◆ Requirement:
Every record below must come back exactly as written, with the images dropped.

▶

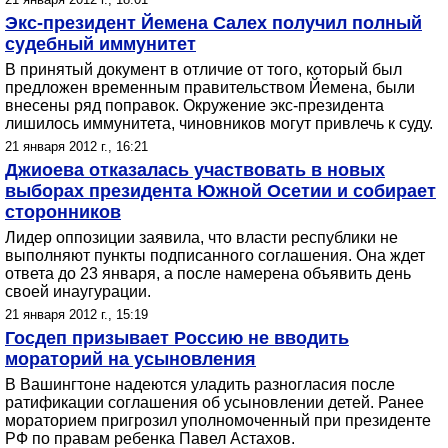
Экс-президент Йемена Салех получил полный
судебный иммунитет
В принятый документ в отличие от того, который был
предложен временным правительством Йемена, были
внесены ряд поправок. Окружение экс-президента
лишилось иммунитета, чиновников могут привлечь к суду.
21 января 2012 г., 16:21
Джиоева отказалась участвовать в новых
выборах президента Южной Осетии и собирает
сторонников
Лидер оппозиции заявила, что власти республики не
выполняют пункты подписанного соглашения. Она ждет
ответа до 23 января, а после намерена объявить день
своей инаугурации.
21 января 2012 г., 15:19
Госдеп призывает Россию не вводить
мораторий на усыновления
В Вашингтоне надеются уладить разногласия после
ратификации соглашения об усыновлении детей. Ранее
мораторием пригрозил уполномоченный при президенте
РФ по правам ребенка Павел Астахов.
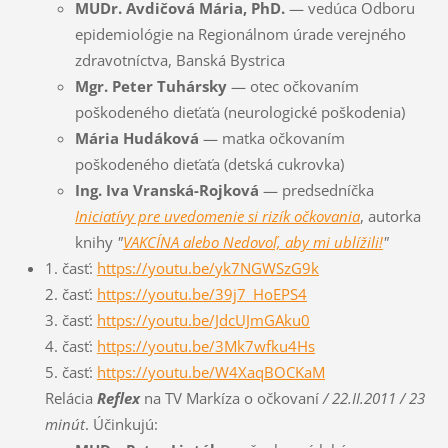
MUDr. Avdičová Mária, PhD.
— vedúca Odboru
epidemiológie na Regionálnom úrade verejného
zdravotníctva, Banská Bystrica
Mgr. Peter Tuhársky
— otec očkovaním
poškodeného dieťaťa (neurologické poškodenia)
Mária Hudáková
— matka očkovaním
poškodeného dieťaťa (detská cukrovka)
Ing. Iva Vranská-Rojková
— predsedníčka
Iniciatívy pre uvedomenie si rizík očkovania
, autorka
knihy
"
VAKCÍNA alebo Nedovoľ, aby mi ublížili!
"
1. časť:
https://youtu.be/yk7NGWSzG9k
2. časť:
https://youtu.be/39j7_HoEPS4
3. časť:
https://youtu.be/JdcUJmGAku0
4. časť:
https://youtu.be/3Mk7wfku4Hs
5. časť:
https://youtu.be/W4XaqBOCKaM
Relácia
Reflex
na TV Markíza o očkovaní
/ 22.II.2011 / 23
minút
. Účinkujú:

◀

◆ The completed task:
Экс-президент Йемена Салех получил полный
судебный иммунитет
В принятый документ в отличие от того, который был
предложен временным правительством Йемена, были
внесены ряд поправок. Окружение экс-президента
лишилось иммунитета, чиновников могут привлечь к суду.
21 января 2012 г., 16:21
Джиоева отказалась участвовать в новых
выборах президента Южной Осетии и собирает
сторонников
Лидер оппозиции заявила, что власти республики не
выполняют пункты подписанного соглашения. Она ждет
ответа до 23 января, а после намерена объявить день
своей инаугурации.
21 января 2012 г., 15:19
Госдеп призывает Россию не вводить
мораторий на усыновления
В Вашингтоне надеются уладить разногласия после
ратификации соглашения об усыновлении детей. Ранее
мораторием пригрозил уполномоченный при президенте
РФ по правам ребенка Павел Астахов.
MUDr. Avdičová Mária, PhD.
— vedúca Odboru
epidemiológie na Regionálnom úrade verejného
zdravotníctva, Banská Bystrica
Mgr. Peter Tuhársky
— otec očkovaním
poškodeného dieťaťa (neurologické poškodenia)
Mária Hudáková
— matka očkovaním
poškodeného dieťaťa (detská cukrovka)
Ing. Iva Vranská-Rojková
— predsedníčka
Iniciatívy pre uvedomenie si rizík očkovania
, autorka
knihy
"
VAKCÍNA alebo Nedovoľ, aby mi ublížili!
"
1. časť:
https://youtu.be/yk7NGWSzG9k
2. časť:
https://youtu.be/39j7_HoEPS4
3. časť:
https://youtu.be/JdcUJmGAku0
4. časť:
https://youtu.be/3Mk7wfku4Hs
5. časť:
https://youtu.be/W4XaqBOCKaM
Relácia
Reflex
na TV Markíza o očkovaní
/ 22.II.2011 / 23
minút
. Účinkujú:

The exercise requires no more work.